▶ Materials provided

-=-=-

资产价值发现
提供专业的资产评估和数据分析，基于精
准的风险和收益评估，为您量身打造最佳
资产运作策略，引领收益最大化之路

-=-=-

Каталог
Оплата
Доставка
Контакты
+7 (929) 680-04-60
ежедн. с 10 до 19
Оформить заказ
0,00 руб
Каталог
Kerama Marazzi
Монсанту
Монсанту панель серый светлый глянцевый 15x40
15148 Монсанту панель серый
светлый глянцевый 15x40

-=-=-

Find the word "светлый" in the entries. Copy each line that holds it.

Монсанту панель серый светлый глянцевый 15x40
светлый глянцевый 15x40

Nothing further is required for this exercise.